06 January 2006

And Now, the Moment You Have All (vaguely, half-heartedly, after running out of other thgs. to do) Been Waiting For....

...my triumphant return. Which is in actuality more like a rather depressed, haunted-by-dread-in-the-pit-of-my-stomach-at-the-prospect-of-school-starting-again, trudge back to reality. Or semi-reality, at least, b/c I do still have a few more days of freedom. Seriously, I'm not sure I have ever been so unenthusiastic abt. learning. This is what science does to you, folks -- it makes you hate smthg. you thought you loved. Like learning. Or french fries (and fattening foods generally). Or motion. Well, it explains in graphic, irrefutable, excruciating detail why you should hate thgs. you thought you loved. I just keep telling myself that this will all be worth it...in 10 yrs. when I finally graduate fr. med/grad school. Funny how that doesn't imbue me w/a warm, fuzzy feeling of validation.

On a positive note, Steve is home and it has thus far been quite pleasant. Of course, it's been only 36 hrs. and Eli isn't home yet, so the fur isn't flying, but I prefer to focus on the good and steadfastly ignore the potential bad and continue thinking this will go on forever. Perhaps part of why I am more apt to do this than I would normally be is that Steve has a new friend who, although female, is wonderfully intelligent and funny and not painful to be around! I like this person (Michelle) so much that I have attempted to foster in Steve a more-than-friendly interest in her, but to no avail (for the moment). I have high hopes, though. Which probably adds to the mounting evidence that I am losing contact w/reality. But let me have for the next two days at least, as all fun will cease to exist for me at 7am on Mon.

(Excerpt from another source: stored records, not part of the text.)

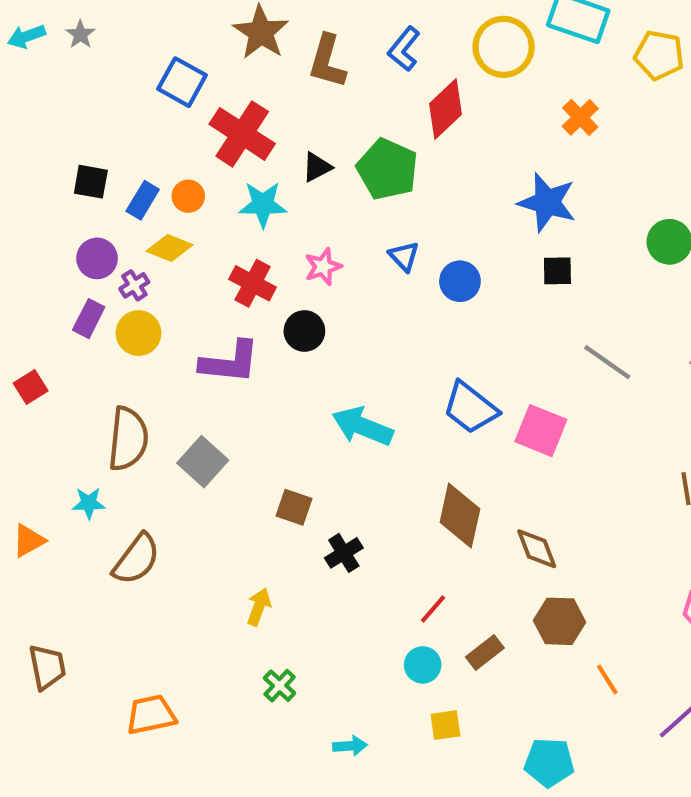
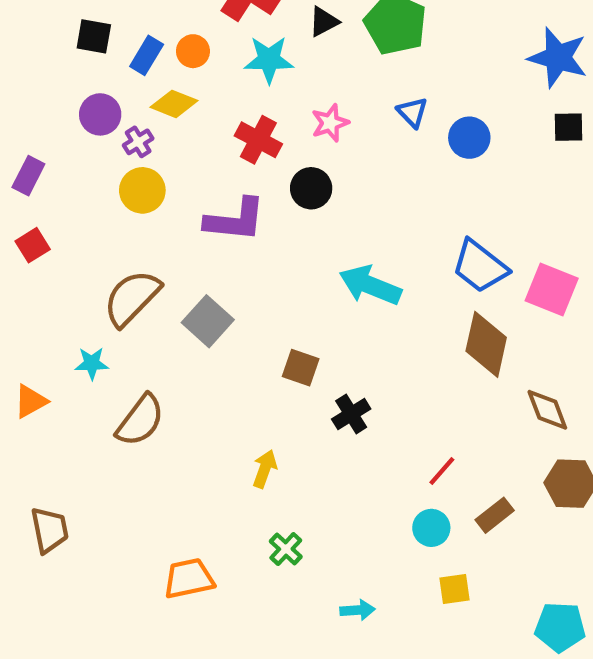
purple rectangle: (89, 319) -> (28, 176), moved
brown semicircle: (128, 439) -> (132, 298), turned -142
brown diamond: (460, 516) -> (486, 344), moved
orange trapezoid: (151, 715) -> (189, 579), moved

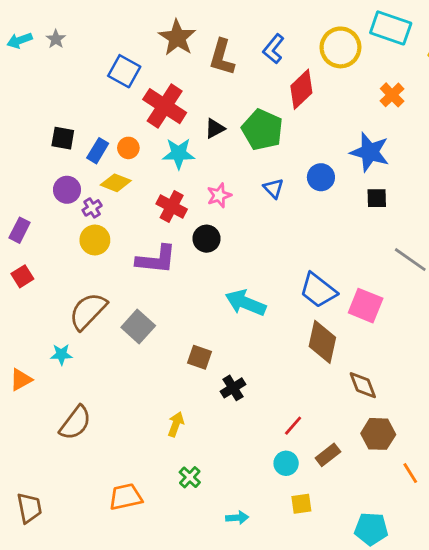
blue circle: (469, 138) -> (321, 177), moved
brown semicircle: (140, 420) -> (75, 423), moved
brown trapezoid: (50, 530) -> (29, 508), moved

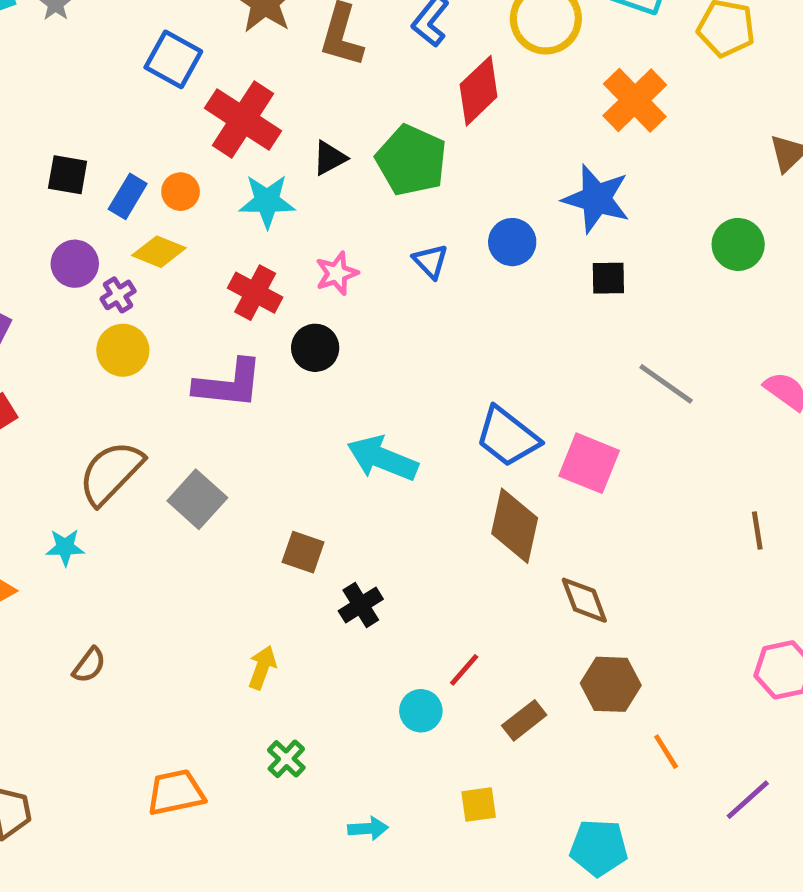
orange cross: (392, 95) -> (635, 100), size x1.5
brown semicircle: (75, 423) -> (89, 665), size x0.6
cyan circle: (286, 463) -> (421, 711), moved

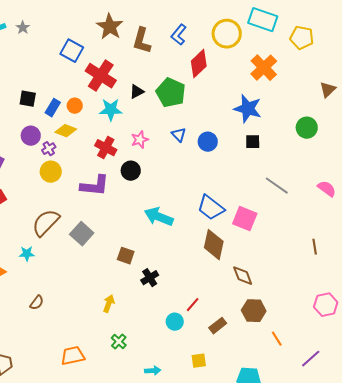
blue circle: (512, 242) -> (208, 142), moved

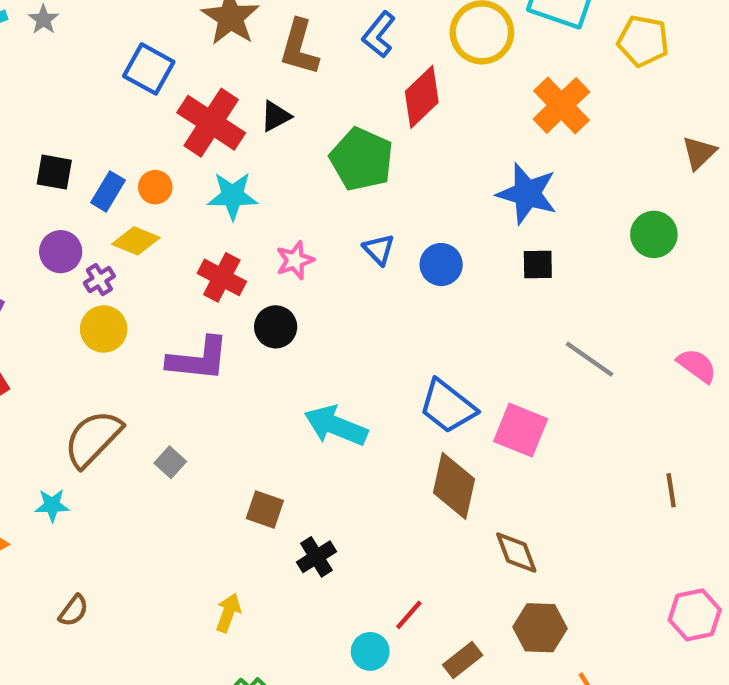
black triangle: (137, 92) -> (276, 116), moved
gray square: (82, 234) -> (170, 462), size x0.6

You know, going back to "life" might not seem so bad had I not had an absolutely fucking fantastic holiday, for which I am indescribably grateful. But me gushing abt. how fab-o my life is doesn't make for v. interesting reading, since I have yet to master the upbeat humorous writing, favoring instead sarcasm and sharp wit. I'll work on that. But I did have a great holiday and I am v. sad to see it ending, though I smile every time I think on it.



I apologize in advance if I suddenly become the loudest person on the bitter bus, but next wk. is going to be a real shock to my system, physically and emotionally, as it will signal the end of daily alcohol consumption, copious amts. of sleep, and happiness generally. A big thank you to those who left comments and signed the guest book...made me laugh and love you all more.




Also, I miss you all more than usual. I think we should all buy a big house somewhere and live together forever. Sure, half of you don't know ea. other, but you know me and have not-unfriendly feelings toward me, so what else do you need, really?